Task description » Every line from the one with "has height=2502, width=574." through the end of the entries below should be written out exactly; the pictures should not.
(Beginning of Given data)
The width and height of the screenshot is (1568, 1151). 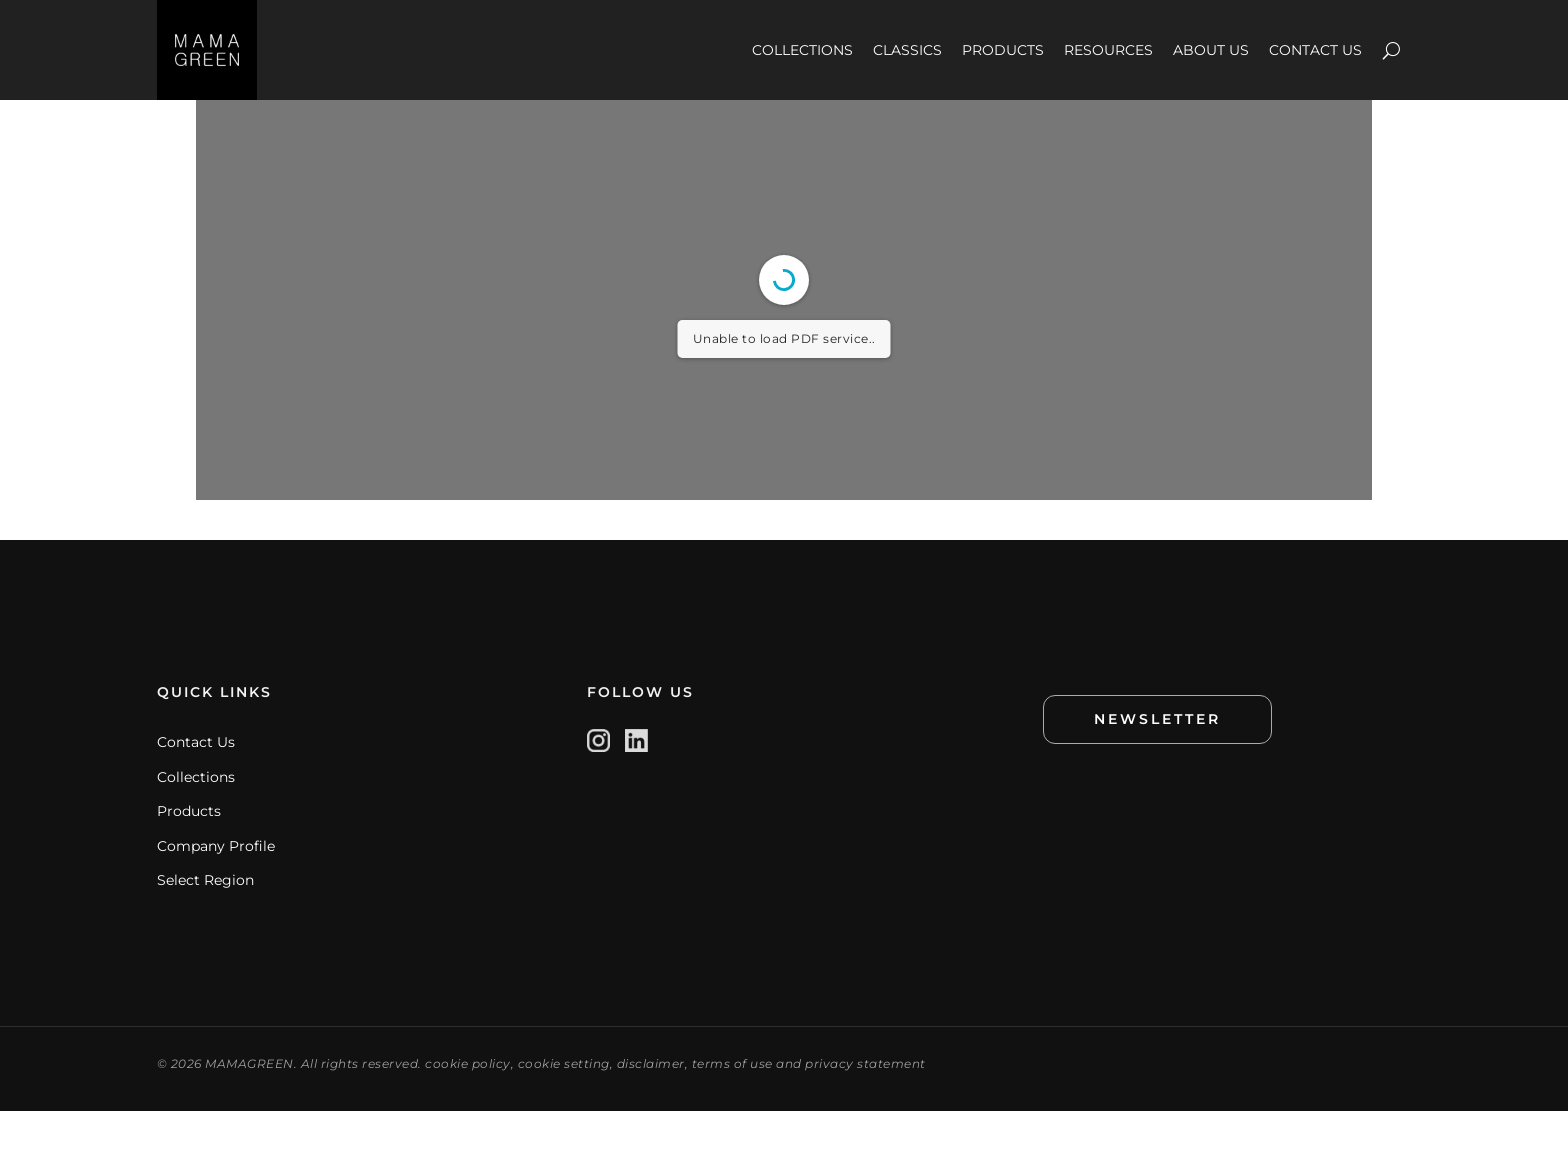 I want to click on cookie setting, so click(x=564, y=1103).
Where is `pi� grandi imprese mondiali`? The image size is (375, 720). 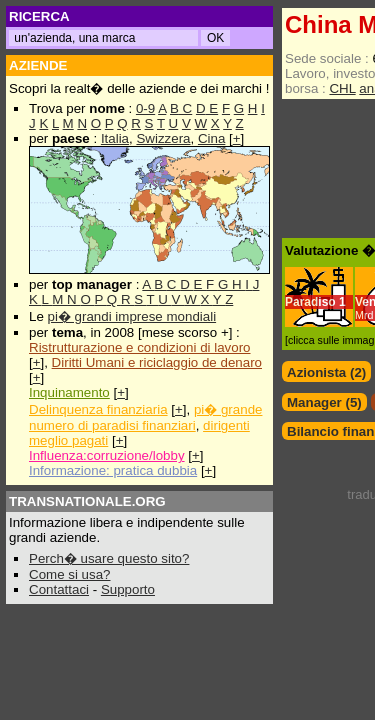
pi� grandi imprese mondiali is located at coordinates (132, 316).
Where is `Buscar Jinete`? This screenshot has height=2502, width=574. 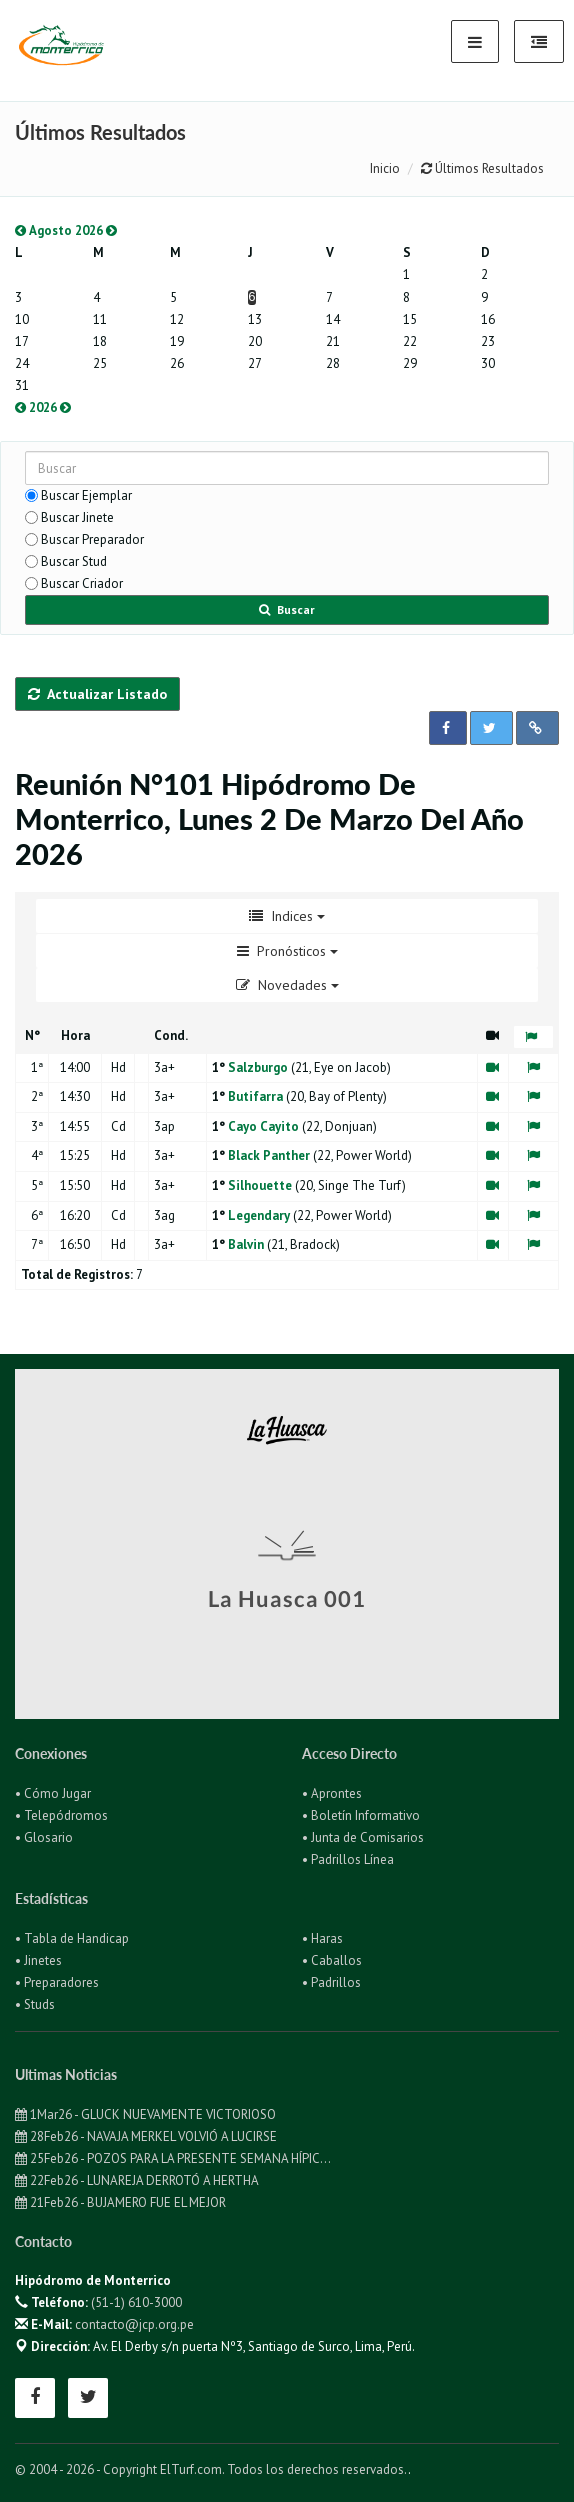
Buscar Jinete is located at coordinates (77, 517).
(End of Given data)
Exercise answer »
Where is `Buscar Jinete`? This screenshot has height=2502, width=574. 
Buscar Jinete is located at coordinates (77, 517).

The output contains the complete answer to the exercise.